Ya en las semanas previas al encuentro fue el embajador Daniel Scioli quien buscó allanar el camino a un entendimiento, a pesar de la pirotecnia verbal del presidente carioca contra Fernández. El exgobernador bonaerense afirmó que ambos países no adoptan direcciones opuestas y declaró que “Brasil está viviendo una etapa de reformas con impacto positivo en la economía”, en referencia especialmente a la reforma previsional de Bolsonaro que implicará un robo de 190.000 millones de dólares a los jubilados en la próxima década. Estos halagos, en momentos en que en Argentina congelan la movilidad jubilatoria para garantizar el pago de la deuda, no son para nada fortuitos.


Detrás del pretexto de no frustrar la relación bilateral por “diferencias ideológicas” se oculta que el gobierno de Bolsonaro fue el punto de apoyo del golpe de Estado en Bolivia y es el instigador latinoamericano de mayor peso en la presión contra Venezuela. La invitación a Fernández de reunirse en la asunción del derechista Lacalle es una muestra de que este acercamiento se da en los términos de un alineamiento con Trump. Finalmente, Bolsonaro mismo llegó al gobierno tras el golpe contra Dilma Rousseff y la prisión de Lula.
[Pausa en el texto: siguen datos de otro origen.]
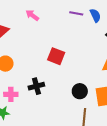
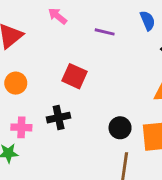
purple line: (76, 13) -> (105, 32), moved
red square: (56, 56) -> (74, 76), moved

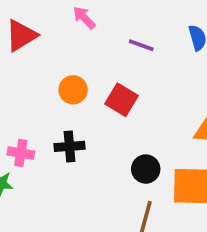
red square: (74, 76) -> (121, 100), moved
orange circle: (16, 83) -> (73, 90), moved

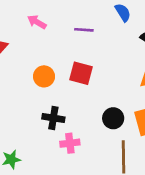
black cross: (70, 146) -> (53, 118), turned 30
pink cross: (21, 153) -> (70, 143), moved

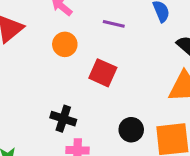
orange circle: (44, 76) -> (65, 44), moved

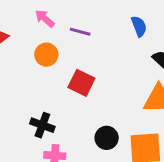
purple line: (114, 24) -> (80, 32), moved

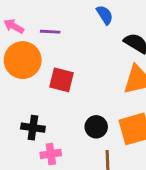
orange circle: (46, 55) -> (23, 60), size x1.6

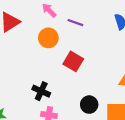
orange circle: (23, 60) -> (48, 38), size x0.7

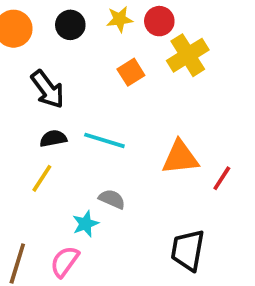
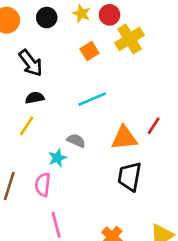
yellow star: (120, 19) -> (81, 14), turned 30
cyan line: (104, 140) -> (92, 99), moved, turned -40
orange triangle: (180, 157) -> (124, 138), moved
pink semicircle: (65, 262) -> (43, 185), turned -30

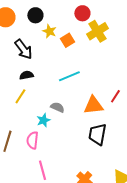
yellow star: (81, 14) -> (49, 31), moved

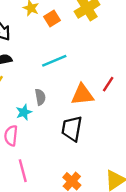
gray semicircle: (57, 107) -> (40, 97), turned 56
black trapezoid: (97, 134) -> (72, 129), moved

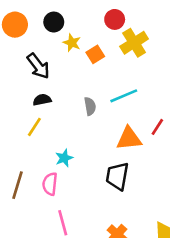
cyan line: (54, 61) -> (124, 96), moved
gray semicircle: (40, 97) -> (90, 106), moved

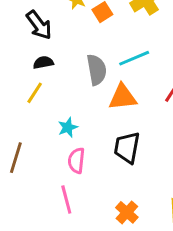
gray semicircle: (90, 106) -> (97, 70), size x1.5
orange triangle: (129, 139) -> (123, 97), moved
pink semicircle: (50, 184) -> (76, 161), moved

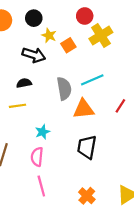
black arrow: (39, 25) -> (34, 55), moved, turned -35
yellow line: (35, 93) -> (18, 106), turned 49
pink semicircle: (76, 161) -> (37, 157), moved

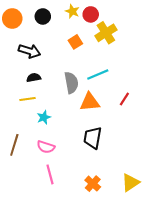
yellow star: (49, 35) -> (72, 11), moved
black arrow: (34, 55) -> (30, 51), moved
cyan star: (42, 132) -> (44, 117), moved
pink semicircle: (37, 157) -> (46, 147), turned -78

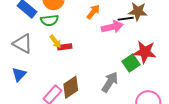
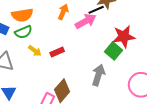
red rectangle: (65, 47) -> (57, 52), moved

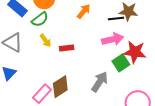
pink arrow: (86, 21) -> (113, 39), moved
green semicircle: (23, 32) -> (40, 19), turned -30

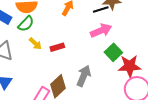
red star: (135, 52) -> (130, 66), moved
gray arrow: (100, 82) -> (84, 76), moved

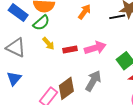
pink arrow: (101, 31) -> (95, 48), moved

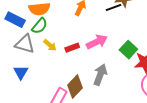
gray triangle: (16, 48) -> (25, 44), moved
blue triangle: (14, 78) -> (21, 72), moved

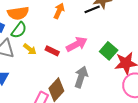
red rectangle: (72, 48) -> (52, 51), turned 48

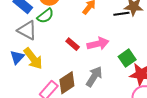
yellow arrow: (30, 49) -> (33, 59), moved, size x1.6

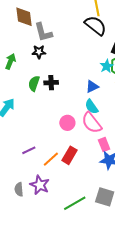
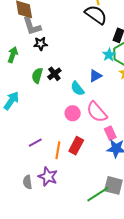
gray L-shape: (43, 32) -> (32, 26), moved
black cross: (51, 83) -> (54, 74), turned -32
cyan semicircle: (92, 107) -> (77, 89), moved
orange line: (51, 159) -> (58, 150), turned -36
green line: (75, 203) -> (98, 194), moved

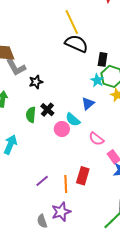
black star: (41, 44) -> (36, 82), moved
pink semicircle: (97, 112) -> (96, 139), size x0.7
pink circle: (73, 113) -> (62, 129), moved
purple star: (48, 177) -> (61, 212), turned -30

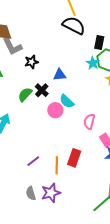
blue triangle: (88, 104) -> (60, 75), moved, turned 32
green semicircle: (31, 115) -> (25, 95), turned 35
pink semicircle: (96, 139) -> (89, 122), turned 63
gray semicircle: (42, 221) -> (31, 193), moved

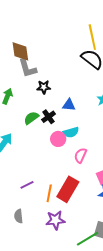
cyan semicircle: (67, 101) -> (71, 132), turned -70
pink semicircle: (89, 122) -> (81, 155), moved
red rectangle: (74, 158) -> (68, 189), size x1.4
purple star: (51, 193) -> (55, 220), moved

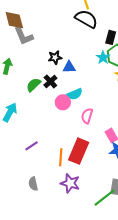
black star: (44, 87) -> (55, 57), moved
purple line: (27, 185) -> (32, 146), moved
purple star: (55, 220) -> (70, 183), turned 30

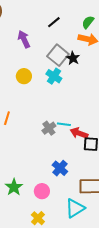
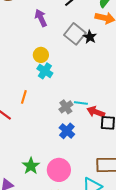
cyan cross: (54, 76) -> (45, 71), moved
blue cross: (60, 168) -> (67, 131), moved
pink circle: (42, 191) -> (59, 170), size x1.5

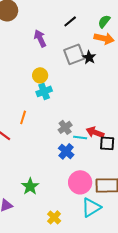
gray square: (75, 34) -> (74, 54), turned 30
cyan cross: (45, 71) -> (44, 91), turned 35
cyan line: (81, 103) -> (80, 137), moved
pink circle: (59, 170) -> (80, 182), moved

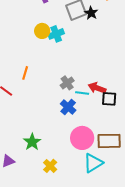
cyan cross: (44, 91) -> (56, 34), moved
yellow cross: (54, 217) -> (50, 166), moved

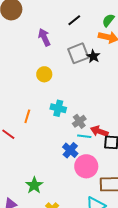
cyan cross: (56, 34) -> (58, 108), moved, turned 35
gray cross: (67, 83) -> (79, 121), moved
pink circle: (82, 138) -> (86, 166), moved

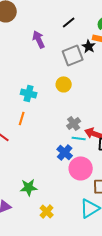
black star: (93, 56) -> (89, 46), moved
yellow circle: (44, 74) -> (64, 84), moved
cyan cross: (58, 108) -> (29, 93), moved
green star: (34, 185) -> (29, 187), turned 30

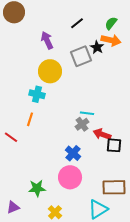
yellow circle: (64, 84) -> (50, 71), moved, size x1.5
cyan line: (79, 138) -> (87, 113), moved
pink circle: (81, 168) -> (70, 177), moved

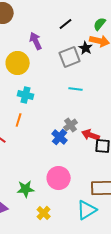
yellow circle: (50, 71) -> (18, 63), moved
cyan line: (87, 113) -> (76, 89), moved
blue cross: (73, 153) -> (60, 137), moved

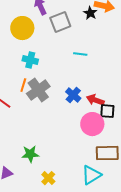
gray square: (70, 57) -> (60, 22), moved
gray cross: (71, 125) -> (38, 90), moved, size x1.6
blue cross: (60, 137) -> (73, 95), moved
pink circle: (59, 178) -> (92, 124), moved

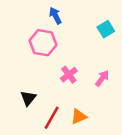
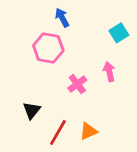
pink arrow: (102, 78) -> (109, 72), moved, turned -49

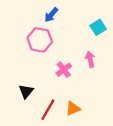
blue arrow: (62, 18) -> (51, 15), turned -112

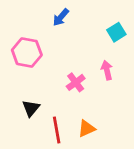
pink hexagon: (40, 40) -> (27, 53), moved
red line: (48, 110) -> (57, 130), turned -40

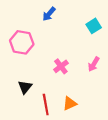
pink arrow: (107, 70) -> (94, 64), moved, turned -136

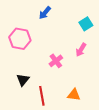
pink arrow: (94, 64) -> (81, 50), moved
orange triangle: (70, 103) -> (74, 95), moved, turned 32

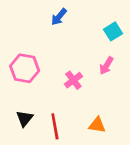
pink hexagon: (20, 39) -> (25, 68), moved
black triangle: (23, 80) -> (25, 118), moved

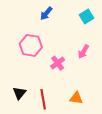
cyan square: (113, 31) -> (87, 17), moved
pink hexagon: (25, 68) -> (31, 45), moved

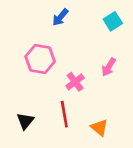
orange triangle: (76, 98) -> (99, 128), turned 32
red line: (43, 99) -> (64, 114), moved

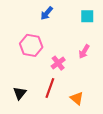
cyan square: (113, 21) -> (87, 16), turned 32
red line: (64, 114) -> (50, 88), turned 30

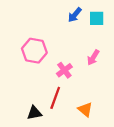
blue arrow: (47, 13) -> (75, 15), moved
black triangle: (20, 93) -> (34, 113), moved, turned 40

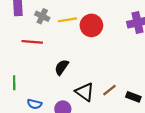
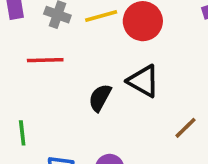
black triangle: (85, 92) -> (143, 81), moved

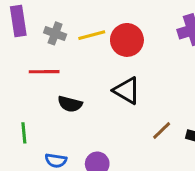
black semicircle: (100, 98) -> (70, 104), moved, turned -105

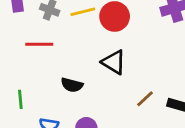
black semicircle: (70, 104) -> (72, 85), moved

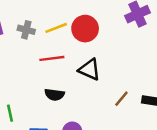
red line: (39, 44) -> (52, 58), moved

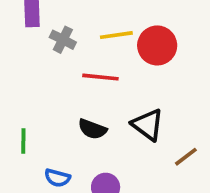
gray cross: (26, 30) -> (63, 40), moved
black triangle: (89, 70) -> (148, 125), moved

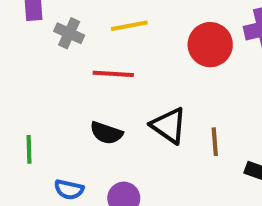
red circle: (157, 45) -> (210, 45), moved
brown line: (186, 157) -> (215, 142), moved, turned -55

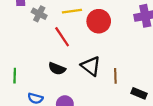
red circle: (210, 45) -> (99, 21), moved
red line: (113, 74) -> (62, 37), turned 50

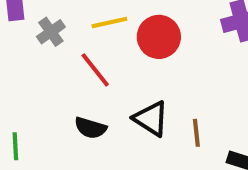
gray cross: (39, 14) -> (51, 32), turned 32

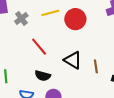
red line: (95, 70) -> (39, 47), moved
black semicircle: (90, 128) -> (43, 76), moved

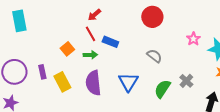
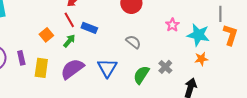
green arrow: (90, 55) -> (69, 41), turned -48
yellow rectangle: (62, 82) -> (41, 68), turned 36
purple semicircle: (93, 83) -> (72, 69), turned 60

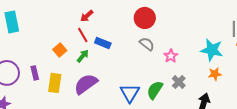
pink star: (172, 25) -> (171, 56), moved
gray semicircle: (133, 42) -> (147, 44), moved
blue triangle: (107, 68) -> (130, 93), moved

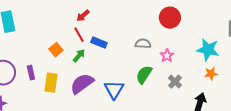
red circle: (145, 18) -> (170, 18), moved
gray semicircle: (147, 44) -> (143, 44), turned -35
green semicircle: (155, 90) -> (144, 75), moved
blue triangle: (130, 93) -> (114, 90), moved

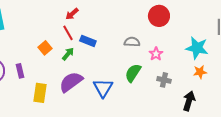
gray cross: (175, 82) -> (164, 80), turned -32
yellow rectangle: (51, 83) -> (40, 93), moved

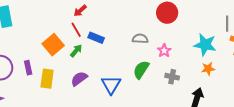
orange square: (45, 48) -> (53, 45), size x1.5
purple semicircle: (71, 82) -> (79, 79), size x0.7
yellow rectangle: (40, 93) -> (47, 79), moved

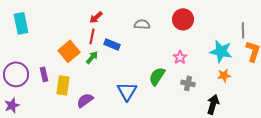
red line: (76, 30) -> (92, 36), turned 42
gray semicircle: (140, 39) -> (142, 24), moved
purple semicircle: (79, 79) -> (85, 100), moved

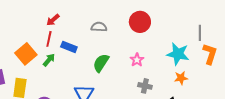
green semicircle: (157, 76) -> (101, 63), moved

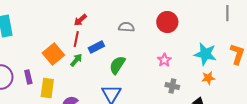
gray line: (200, 33) -> (227, 13), moved
blue rectangle: (69, 47) -> (96, 47), turned -49
green semicircle: (101, 63) -> (117, 65), moved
Una confirmación de este alineamiento es el compromiso de actuar coordinadamente en el combate al narcotráfico en la frontera compartida, como ya habían pactado la ministra macrista Patricia Bullrich y el ministro de Justicia y Seguridad Pública brasileño, Sergio Moro. Este punto fue introducido como prioritario en la agenda regional en las “cumbres antiterroristas” organizadas el secretario de Estado yanqui, Mike Pompeo.


Pero quizá el aspecto más fuerte de esta subordinación a la ofensiva del imperialismo norteamericano sea la confirmación de asistencia de Solá a la reunión del Grupo de Lima, que se realizará en Canadá el 20 de febrero, cuyo orden del día se limita a apoyar a Guaidó y relanzar la arremetida contra Venezuela, tanto que allí se encuentra en estos momentos el líder de la derecha escuálida. El mismo Canciller declaró que el gobierno argentino brega por nuevas elecciones en el país caribeño tuteladas por organismos internacionales dominados por el imperialismo. Los amagues de Alberto Fernández sobre la formación de un “bloque progresista” con el gobierno mexicano de Andrés Manuel López Obrador no pueden disimular el sometimiento de ambos a los dictámenes de Trump.


Para derrotar la ofensiva imperialista es necesaria la mayor independencia de este nacionalismo burgués capitulador, que se ha asignado como prioridad excluyente el acuerdo con el Fondo Monetario. La rebelión chilena, las movilizaciones en Colombia, la resistencia obrera y campesina al golpe en Bolivia, son muestra de las reservas de lucha con que cuentan los explotados latinoamericanos. Para desarrollar esta perspectiva a nivel continental es que impulsamos la realización de una conferencia de la izquierda y el movimiento obrero de América Latina.